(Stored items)

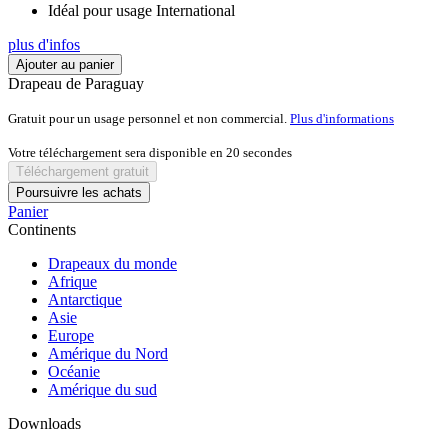
Idéal pour usage International
plus d'infos
Ajouter au panier
Drapeau de Paraguay
Gratuit pour un usage personnel et non commercial.
Plus d'informations
Votre téléchargement sera disponible en
20
secondes
Téléchargement gratuit
Poursuivre les achats
Panier
Continents
Drapeaux du monde
Afrique
Antarctique
Asie
Europe
Amérique du Nord
Océanie
Amérique du sud
Downloads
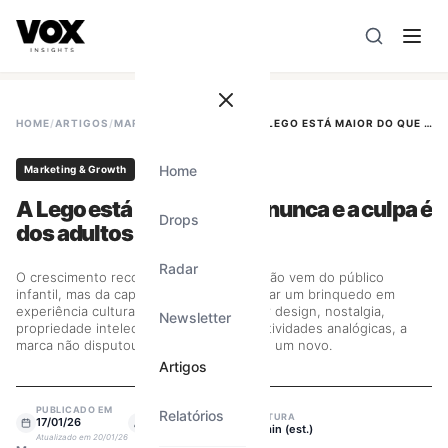
VOX insights
é uma camada de inteligência de mercado AI-
A direção estratégica é liderada por Vanessa Caldas e a 
HOME
/
ARTIGOS
/
MARKETING & GROWTH
/
A LEGO ESTÁ MAIOR DO QUE NUNCA E A CULPA É DOS ADULTOS
Home
Marketing & Growth
A Lego está maior do que nunca e a culpa é
Drops
dos adultos
Radar
O crescimento recorde do Grupo Lego não vem do público
infantil, mas da capacidade de transformar um brinquedo em
experiência cultural para adultos. Ao unir design, nostalgia,
Newsletter
propriedade intelectual e o desejo por atividades analógicas, a
marca não disputou mercado — ela criou um novo.
Artigos
PUBLICADO EM
Relatórios
ESCRITO POR
LEITURA
17/01/26
Vanessa Caldas
3
min (est.)
Atualizado em
20/01/26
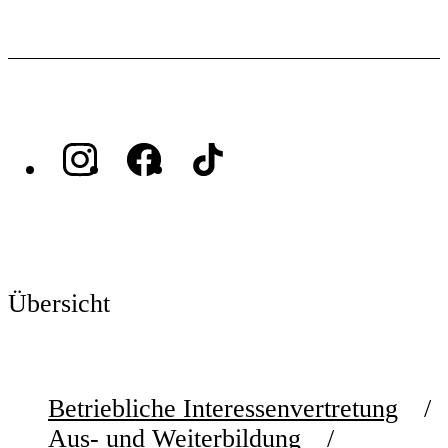
Übersicht
Betriebliche Interessenvertretung
Aus- und Weiterbildung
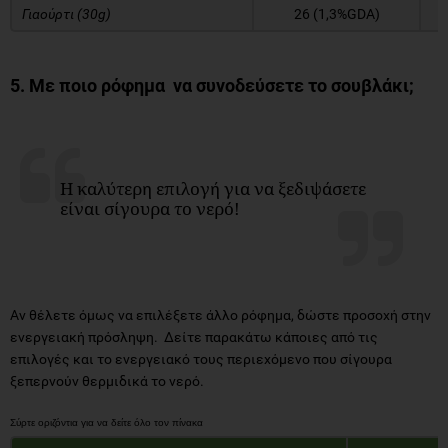
Γιαούρτι (30g)
26 (1,3%GDA)
5. Με ποιο ρόφημα να συνοδεύσετε το σουβλάκι;
Η καλύτερη επιλογή για να ξεδιψάσετε
είναι σίγουρα το νερό!
Αν θέλετε όμως να επιλέξετε άλλο ρόφημα, δώστε προσοχή στην
ενεργειακή πρόσληψη. Δείτε παρακάτω κάποιες από τις
επιλογές και το ενεργειακό τους περιεχόμενο που σίγουρα
ξεπερνούν θερμιδικά το νερό.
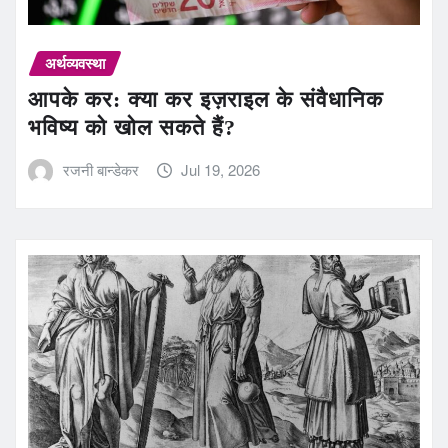
अर्थव्यवस्था
आपके कर: क्या कर इज़राइल के संवैधानिक
भविष्य को खोल सकते हैं?
रजनी बान्डेकर
Jul 19, 2026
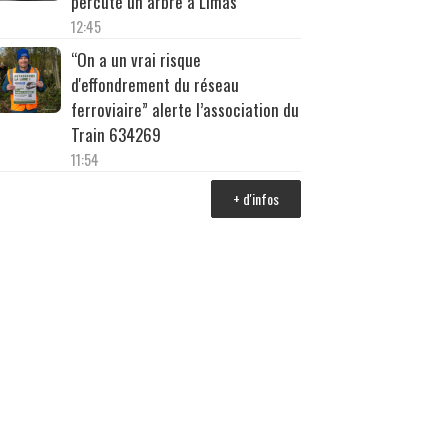
percuté un arbre à Limas
12:45
“On a un vrai risque
d'effondrement du réseau
ferroviaire” alerte l’association du
Train 634269
11:54
+ d'infos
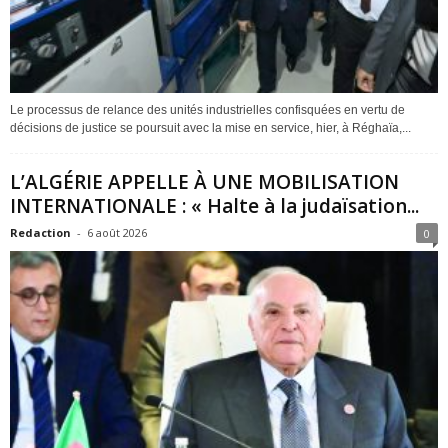
Le processus de relance des unités industrielles confisquées en vertu de
décisions de justice se poursuit avec la mise en service, hier, à Réghaïa,...
L’ALGÉRIE APPELLE À UNE MOBILISATION
INTERNATIONALE : « Halte à la judaïsation...
Redaction
-
6 août 2026
0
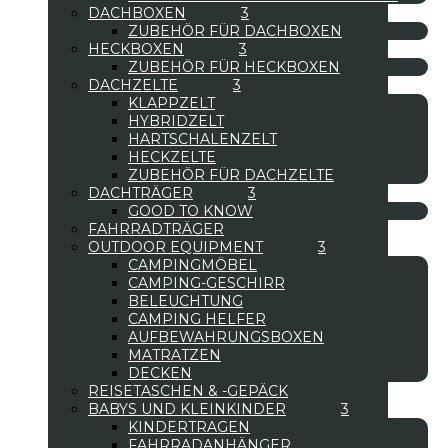
DACHBOXEN
ZUBEHÖR FÜR DACHBOXEN
HECKBOXEN
ZUBEHÖR FÜR HECKBOXEN
DACHZELTE
KLAPPZELT
HYBRIDZELT
HARTSCHALENZELT
HECKZELTE
ZUBEHÖR FÜR DACHZELTE
DACHTRÄGER
GOOD TO KNOW
FAHRRADTRÄGER
OUTDOOR EQUIPMENT
CAMPINGMÖBEL
CAMPING-GESCHIRR
BELEUCHTUNG
CAMPING HELFER
AUFBEWAHRUNGSBOXEN
MATRATZEN
DECKEN
REISETASCHEN & -GEPÄCK
BABYS UND KLEINKINDER
KINDERTRAGEN
FAHRRADANHÄNGER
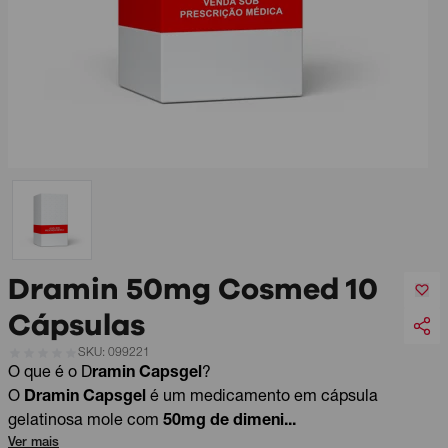
Dramin 50mg Cosmed 10
Cápsulas
SKU: 099221
O que é o D
ramin Capsgel
?
O
Dramin Capsgel
é um medicamento em cápsula
gelatinosa mole com
50mg de dimeni...
Ver mais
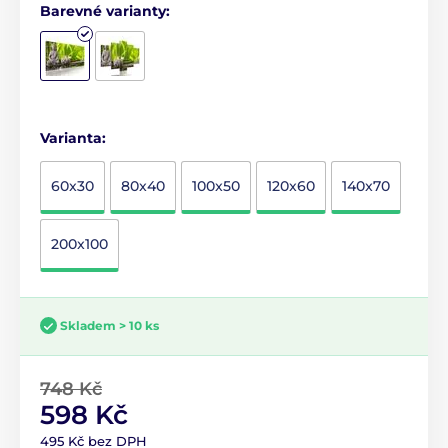
Barevné varianty:
Varianta:
60x30
80x40
100x50
120x60
140x70
200x100
Skladem > 10 ks
748 Kč
598 Kč
495 Kč bez DPH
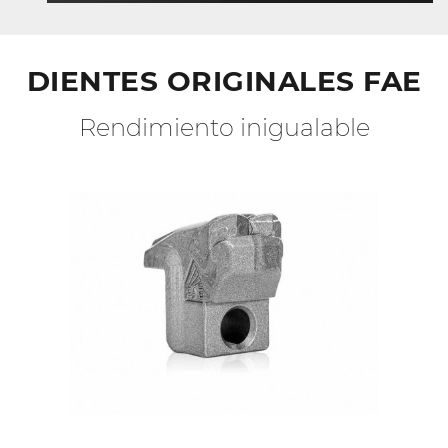
DIENTES ORIGINALES FAE
Rendimiento inigualable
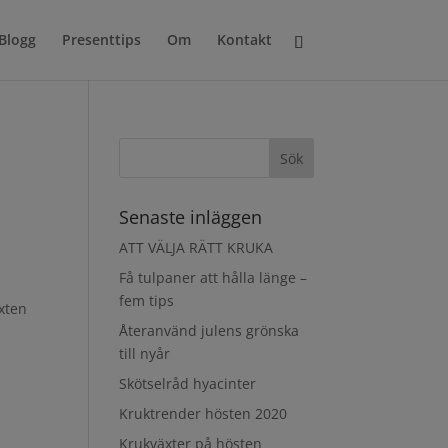
Blogg
Presenttips
Om
Kontakt
Senaste inläggen
ATT VÄLJA RÄTT KRUKA
Få tulpaner att hålla länge –
fem tips
äxten
Återanvänd julens grönska
till nyår
Skötselråd hyacinter
Kruktrender hösten 2020
Krukväxter på hösten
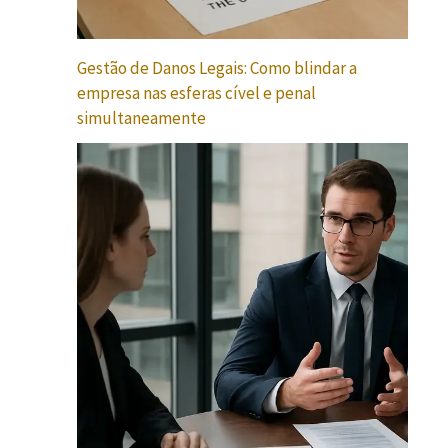
Gestão de Danos Legais: Como blindar a
empresa nas esferas cível e penal
simultaneamente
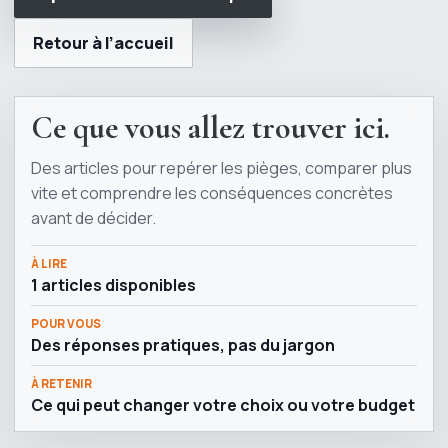
Retour à l’accueil
Ce que vous allez trouver ici.
Des articles pour repérer les pièges, comparer plus
vite et comprendre les conséquences concrètes
avant de décider.
À LIRE
1 articles disponibles
POUR VOUS
Des réponses pratiques, pas du jargon
À RETENIR
Ce qui peut changer votre choix ou votre budget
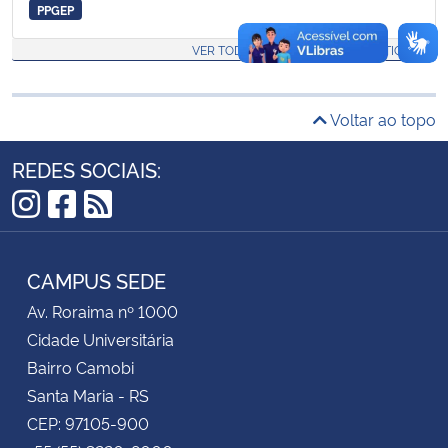
PPGEP
Secretaria-Geral
VER TODAS AS DEFESAS DESTE SÍTIO
Secretaria de Governo
Voltar ao topo
Gabinete de Segurança Institucional
REDES SOCIAIS:
Advocacia-Geral da União
Instagram
Facebook
RSS
Banco Central do Brasil
CAMPUS SEDE
Av. Roraima nº 1000
Planalto
Cidade Universitária
Bairro Camobi
Santa Maria - RS
CEP: 97105-900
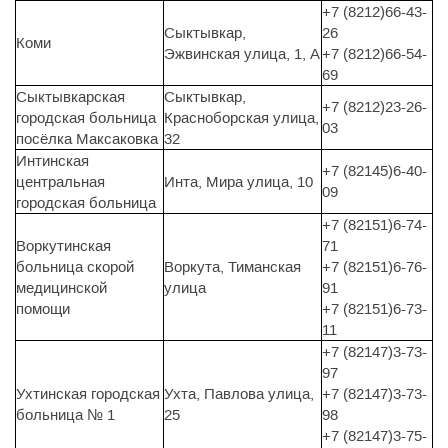
+7 (8212)66-43-
Сыктывкар,
26
Коми
Эжвинская улица, 1, А
+7 (8212)66-54-
69
Сыктывкарская
Сыктывкар,
+7 (8212)23-26-
городская больница
Красноборская улица,
03
посёлка Максаковка
32
Интинская
+7 (82145)6-40-
центральная
Инта, Мира улица, 10
09
городская больница
+7 (82151)6-74-
Воркутинская
71
больница скорой
Воркута, Тиманская
+7 (82151)6-76-
медицинской
улица
91
помощи
+7 (82151)6-73-
11
+7 (82147)3-73-
97
Ухтинская городская
Ухта, Павлова улица,
+7 (82147)3-73-
больница № 1
25
98
+7 (82147)3-75-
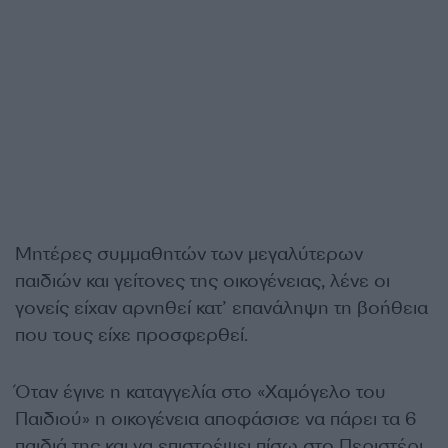
Μητέρες συμμαθητών των μεγαλύτερων
παιδιών και γείτονες της οικογένειας, λένε οι
γονείς είχαν αρνηθεί κατ’ επανάληψη τη βοήθεια
που τους είχε προσφερθεί.
Όταν έγινε η καταγγελία στο «Χαμόγελο του
Παιδιού» η οικογένεια αποφάσισε να πάρει τα 6
παιδιά της και να επιστρέψει πίσω στο Περιστέρι.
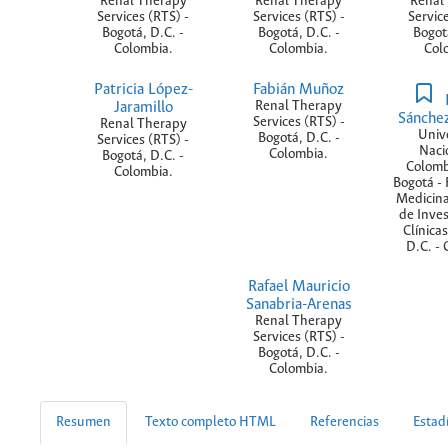
Renal Therapy
Renal Therapy
Renal
Services (RTS) -
Services (RTS) -
Service
Bogotá, D.C. -
Bogotá, D.C. -
Bogotá
Colombia.
Colombia.
Col
Patricia López-
Fabián Muñoz
Jaramillo
Renal Therapy
Sánche
Services (RTS) -
Renal Therapy
Univ
Bogotá, D.C. -
Services (RTS) -
Naci
Colombia.
Bogotá, D.C. -
Colomb
Colombia.
Bogotá - 
Medicina 
de Inves
Clínicas
D.C. - 
Rafael Mauricio
Sanabria-Arenas
Renal Therapy
Services (RTS) -
Bogotá, D.C. -
Colombia.
Resumen
Texto completo HTML
Referencias
Estadí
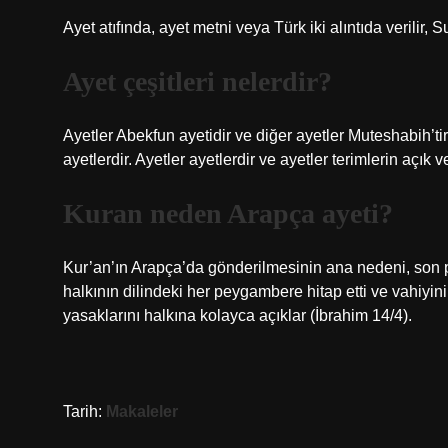
Ayet atıfında, ayet metni veya Türk iki alıntıda verilir,
Ayet çeşitleri nelerdir?
Ayetler Abekfun ayetidir ve diğer ayetler Muteshabih’tir
ayetlerdir. Ayetler ayetlerdir ve ayetler terimlerin açık ve
Kuran neden Arapça ayeti?
Kur’an’ın Arapça’da gönderilmesinin ana nedeni, son 
halkının dilindeki her peygambere hitap etti ve vahiyin
yasaklarını halkına kolayca açıklar (İbrahim 14/4).
Tarih:
Makaleler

[EXERCISE DESCRIPTION] Every line of the entries above that includes "Geral" should be copied.

[WRITTEN ANSWER]
Secretaria-Geral
Advocacia-Geral da União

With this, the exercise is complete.